(Stored data entries)
┌────────

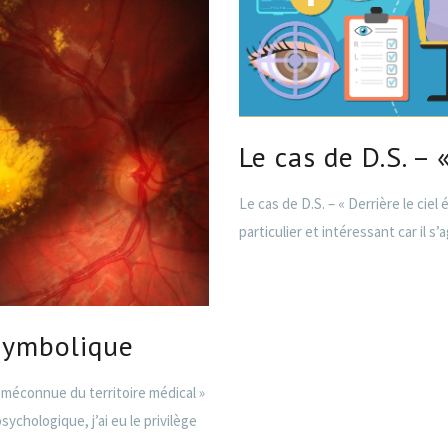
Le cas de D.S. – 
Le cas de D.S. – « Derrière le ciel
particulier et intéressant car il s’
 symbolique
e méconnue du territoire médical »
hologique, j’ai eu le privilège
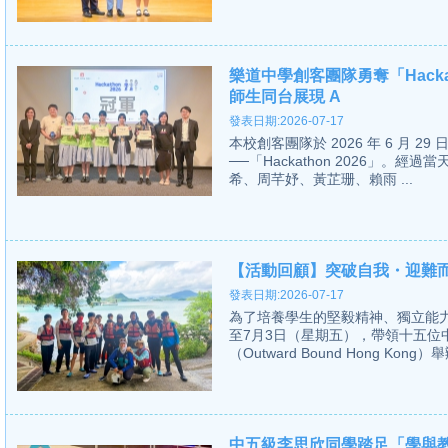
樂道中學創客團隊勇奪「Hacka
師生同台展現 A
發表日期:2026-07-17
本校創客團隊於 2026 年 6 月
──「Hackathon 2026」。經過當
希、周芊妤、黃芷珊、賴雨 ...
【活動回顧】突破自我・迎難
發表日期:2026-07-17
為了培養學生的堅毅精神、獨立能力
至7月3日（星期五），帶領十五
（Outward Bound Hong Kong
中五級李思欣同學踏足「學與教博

└────────
┌────────

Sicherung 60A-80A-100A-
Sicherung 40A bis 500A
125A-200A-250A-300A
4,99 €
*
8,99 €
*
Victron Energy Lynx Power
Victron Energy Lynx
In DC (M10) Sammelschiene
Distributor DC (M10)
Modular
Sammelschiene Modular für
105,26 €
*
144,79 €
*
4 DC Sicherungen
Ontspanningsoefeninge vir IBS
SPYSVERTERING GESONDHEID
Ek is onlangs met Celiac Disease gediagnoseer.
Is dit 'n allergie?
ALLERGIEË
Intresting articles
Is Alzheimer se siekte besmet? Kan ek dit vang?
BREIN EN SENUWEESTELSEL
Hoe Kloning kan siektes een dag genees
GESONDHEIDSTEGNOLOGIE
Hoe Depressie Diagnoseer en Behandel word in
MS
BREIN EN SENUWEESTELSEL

└────────
┌────────

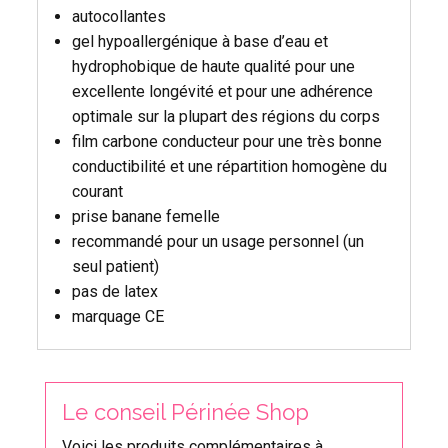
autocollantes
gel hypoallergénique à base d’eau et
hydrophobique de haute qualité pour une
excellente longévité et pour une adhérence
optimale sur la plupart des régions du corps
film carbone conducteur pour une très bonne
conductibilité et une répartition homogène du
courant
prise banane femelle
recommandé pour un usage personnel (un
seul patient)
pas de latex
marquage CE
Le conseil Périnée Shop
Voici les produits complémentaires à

└────────

Give the lines above again exactly, from the one containing "e méconnue du" to the one containing "中五級李思欣同學踏足「學與教博", both included, but leave out the pictures.

e méconnue du territoire médical »
hologique, j’ai eu le privilège
樂道中學創客團隊勇奪「Hacka
師生同台展現 A
發表日期:2026-07-17
本校創客團隊於 2026 年 6 月
──「Hackathon 2026」。經過當
希、周芊妤、黃芷珊、賴雨 ...
【活動回顧】突破自我・迎難
發表日期:2026-07-17
為了培養學生的堅毅精神、獨立能力
至7月3日（星期五），帶領十五
（Outward Bound Hong Kong
中五級李思欣同學踏足「學與教博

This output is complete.